Somehow my Malia has turned 10. Ten feels big. Ten feels different. Ten feels like change and growth and the beginning of something new. She's excited about the double digits and her newly published book. I'm looking through the last 10 years like pages in a photo album. She's growing and changing and being. I'm trying (and mostly not quite making it) so hard to stay a step ahead of her. A step? At this point it's like a .001 of a second. Mostly likely she'll pass me by the end of the day. Today. She is stepping out of her child self and into a whole new level. She's looking at the world with her own eyes and her own thoughts and her own ideas. I'm happy to just be watching her for a moment. She's normally a pretty even keeled person. It's hard to rile her up about much of anything, but when the box arrived with 20 copies of her very own book, she was excited. As she sat there, touching each book, flipping through page after page of her own words, I was over come. At first, sure, it was pride that washed over me. Pride that she worked day after day after day on this work and stuck with the story for an entire year. Next came relief that I was able to help her make it all happen. Trying to find a book printer that would do it justice and not drain her college fund (although maybe if she starts selling these books, she'll pay her own way! Ha!) was not as easy as I wanted it to be. But we got it all done and it's printed and totally fitting that she is releasing it out into the world on her 10th birthday. I have always wanted to help my kids feel like they could do anything they put their minds to and I am pretty sure Malia is feeling that right now. I only wish I could bottle this moment and keep it for her struggles ahead. Sigh, a mother's view.

Through this entire process, Malia has been such an inspiration to me as well. She plugs away at the keyboard (yup, the whole thing was typed into a Google Doc) hour after hour.

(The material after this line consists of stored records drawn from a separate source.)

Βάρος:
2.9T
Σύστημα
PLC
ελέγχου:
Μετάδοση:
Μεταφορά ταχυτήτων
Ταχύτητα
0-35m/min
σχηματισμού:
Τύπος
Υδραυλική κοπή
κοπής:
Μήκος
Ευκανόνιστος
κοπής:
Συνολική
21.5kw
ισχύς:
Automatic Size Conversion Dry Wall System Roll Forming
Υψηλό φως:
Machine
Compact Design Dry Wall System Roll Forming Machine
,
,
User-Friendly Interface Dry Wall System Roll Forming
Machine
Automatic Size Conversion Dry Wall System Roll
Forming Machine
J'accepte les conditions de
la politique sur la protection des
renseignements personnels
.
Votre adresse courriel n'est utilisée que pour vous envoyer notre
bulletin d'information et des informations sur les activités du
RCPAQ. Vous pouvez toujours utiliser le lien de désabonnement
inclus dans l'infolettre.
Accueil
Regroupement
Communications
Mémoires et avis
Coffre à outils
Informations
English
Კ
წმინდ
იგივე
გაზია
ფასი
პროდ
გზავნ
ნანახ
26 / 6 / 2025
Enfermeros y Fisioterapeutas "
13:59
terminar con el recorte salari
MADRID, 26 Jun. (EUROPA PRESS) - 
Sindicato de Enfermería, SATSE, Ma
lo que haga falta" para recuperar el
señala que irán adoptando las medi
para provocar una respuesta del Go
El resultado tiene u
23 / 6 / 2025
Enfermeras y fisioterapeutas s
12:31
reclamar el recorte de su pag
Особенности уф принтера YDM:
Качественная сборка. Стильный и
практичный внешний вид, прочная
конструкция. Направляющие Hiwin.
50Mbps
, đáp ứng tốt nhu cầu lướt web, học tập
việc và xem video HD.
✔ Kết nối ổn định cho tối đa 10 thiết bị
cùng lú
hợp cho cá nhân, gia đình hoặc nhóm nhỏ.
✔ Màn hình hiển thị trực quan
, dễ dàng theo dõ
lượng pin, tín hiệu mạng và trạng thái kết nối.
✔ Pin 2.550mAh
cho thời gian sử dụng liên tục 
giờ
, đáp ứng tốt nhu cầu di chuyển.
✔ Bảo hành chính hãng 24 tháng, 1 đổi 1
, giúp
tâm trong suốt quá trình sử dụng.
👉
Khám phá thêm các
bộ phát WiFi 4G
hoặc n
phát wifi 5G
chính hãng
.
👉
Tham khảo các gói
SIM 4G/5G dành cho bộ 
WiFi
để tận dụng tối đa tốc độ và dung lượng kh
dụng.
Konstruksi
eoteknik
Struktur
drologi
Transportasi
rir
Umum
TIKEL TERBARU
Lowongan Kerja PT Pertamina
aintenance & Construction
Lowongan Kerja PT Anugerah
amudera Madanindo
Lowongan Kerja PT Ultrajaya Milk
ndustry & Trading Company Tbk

She sometimes gasps in the middle of dinner, or a walk, or as we cuddle up each night before sleep. Her eyes get big and she says, "Just a minute, Mom, I need to write something down." Or "Wait, I just got an idea flood...can you hand me that pencil, please?" This is her thing. This is who she is and what she does constantly. Her published story started out slowly, certainly a short story, talked about with her good friends at recess, lunch and every spare moment at school. Then, it grew and changed and grew and then changed again. I finally enlisted the help of her former teacher to help edit the thing as I didn't feel I was the right person to help her. It changed some more and got a little more streamlined. And still, hour after hour she pounded away at the keyboard and found out more things about her characters. She still worked on other stories as well, but her focus never wavered. I finally found a website that would print it, so we ordered one and she edited the whole thing again. Then she had me read it out loud to her as she needed to make sure it sounded good too. Finally, the last edits were made and box with 20 copies arrived last night. Ever so gently cutting the tape across the top of the box, she carefully opened it without any damage to the treasure inside. Her baby. Her creativity and all of her hard work. This girl is persistent to the nth degree. And now she has a book!

The most amazing thing about this entire process, the thing that has most fascinated me anyway, is that she never once asked if anyone else would like it. She's giving out copies like water, signing them with incredible pride without batting an eye. I want that kind of ... what, naivete? Panache? Confidence? Whatever it is, I want it. The other interesting thing I felt today was a little bit of my own childhood through my mother's eyes. I felt her big smile and shining eyes as Malia handed the book to her teacher this morning. Sometimes this mother's pride is a moment I feel more connected to her, as a mother, and some of those moments I feel like I understand her on a much deeper level. This motherhood thing, 10 years in, is pretty great.